A Lightning Climatology of Pennsylvania, with Urban Heat Island Applications

- Indicates paper has been withdrawn from meeting
- Indicates an Award Winner
Monday, 5 January 2015
Justin William Whitaker, Wofford College, Spartanburg, SC; and J. Nese

The spatial and temporal patterns of USPLN cloud-to-ground lightning data for the five-year period 2009-2013 have been analyzed for Pennsylvania and nearby surrounding areas. Two standard metrics were employed: stroke density and flash days. Five-year mean and monthly climatologies were created for the region of study. In general agreement with previous work, the highest stroke densities of 8-12 strokes km-2 are found in western Pennsylvania, with minima of 1-2 strokes km-2 found in the northeastern part of the state.
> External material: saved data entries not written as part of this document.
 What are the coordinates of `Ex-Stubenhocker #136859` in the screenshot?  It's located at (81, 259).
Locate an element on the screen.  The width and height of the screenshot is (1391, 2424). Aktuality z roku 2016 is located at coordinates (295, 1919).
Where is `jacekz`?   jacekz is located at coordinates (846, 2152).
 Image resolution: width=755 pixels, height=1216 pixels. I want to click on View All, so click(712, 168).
In general, stroke density remains moderate over the Appalachians, decreases on the downslope side, then increases again at lower elevations well southeast of the mountains. Of the lightning recorded in the area of study, over 70% of the strokes occurred during the months of June, July, and August. The cities of Philadelphia and Pittsburgh were studied in an attempt to discern any urban heat island influence on convection. Only maritime tropical air mass days in June, July, and August were considered to focus on days that lacked synoptic-scale forcing. A hybrid metric that combines stroke density and flash days suggests that there was increased lightning production downwind of Philadelphia.